Review of Entity Relation Extraction Methods

Li Dongmei, Zhang Yang, Li Dongyuan, Lin Danqiong   

  1. (School of Information Science and Technology, Beijing Forestry University, Beijing 100083) (Engineering Research Center for Forestry-oriented Intelligent Information Processing, National Forestry and Grassland Administration, Beijing 100083)
    This work was supported by the National Natural Science Foundation of China (61772078) and the Key Research and Development Program of Beijing (D171100001817003).

摘要: 在自然语言处理领域,信息抽取一直以来受到人们的关注.信息抽取主要包括3项子任务:实体抽取、关系抽取和事件抽取,而关系抽取是信息抽取领域的核心任务和重要环节.实体关系抽取的主要目标是从自然语言文本中识别并判定实体对之间存在的特定关系,这为智能检索、语义分析等提供了基础支持,有助于提高搜索效率,促进知识库的自动构建.综合阐述了实体关系抽取的发展历史,介绍了常用的中文和英文关系抽取工具和评价体系.主要从4个方面展开介绍了实体关系抽取方法,包括:早期的传统关系抽取方法、基于传统机器学习、基于深度学习和基于开放领域的关系抽取方法,总结了在不同历史阶段的主流研究方法以及相应的代表性成果,并对各种实体关系抽取技术进行对比分析.最后,对实体关系抽取的未来重点研究内容和发展趋势进行了总结和展望.

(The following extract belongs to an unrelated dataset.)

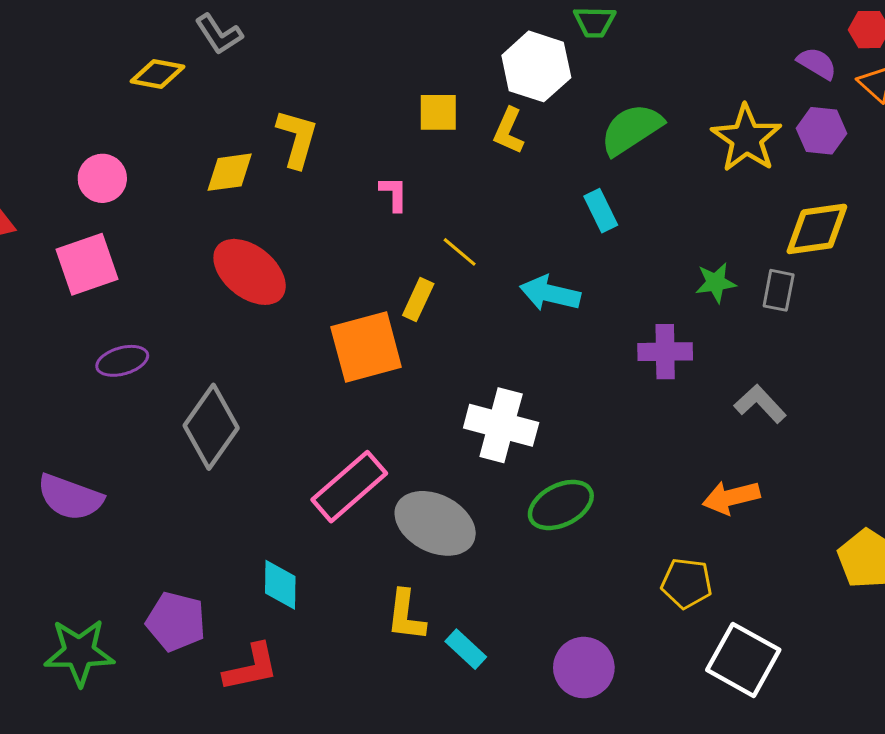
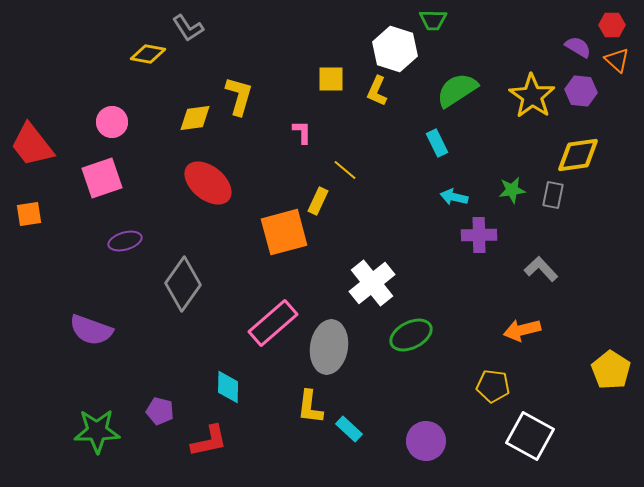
cyan arrow: (550, 293) -> (454, 197), moved, size x0.7
white cross: (501, 425) -> (372, 283), turned 36
gray ellipse: (435, 523) -> (329, 347), turned 72
purple pentagon: (176, 622) -> (160, 411), size x0.7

关键词: 自然语言处理, 实体关系抽取, 机器学习, 深度学习, 开放领域

Abstract: There is a phenomenon that information extraction has long been concerned by a lot of research works in the field of natural language processing. Information extraction mainly includes three sub-tasks: entity extraction, relation extraction and event extraction, among which relation extraction is the core mission and a great significant part of information extraction. Furthermore, the main goal of entity relation extraction is to identify and determine the specific relation between entity pairs from plenty of natural language texts, which provides fundamental support for intelligent retrieval, semantic analysis, etc, and improves both search efficiency and the automatic construction of the knowledge base. Then, we briefly expound the development of entity relation extraction and introduce several tools and evaluation systems of relation extraction in both Chinese and English. In addition, four main methods of entity relation extraction are mentioned in this paper, including traditional relation extraction methods, and other three methods respectively based on traditional machine learning, deep learning and open domain. What is more important is that we summarize the mainstream research methods and corresponding representative results in different historical stages, and conduct contrastive analysis concerning different entity relation extraction methods. In the end, we forecast the contents and trend of future research.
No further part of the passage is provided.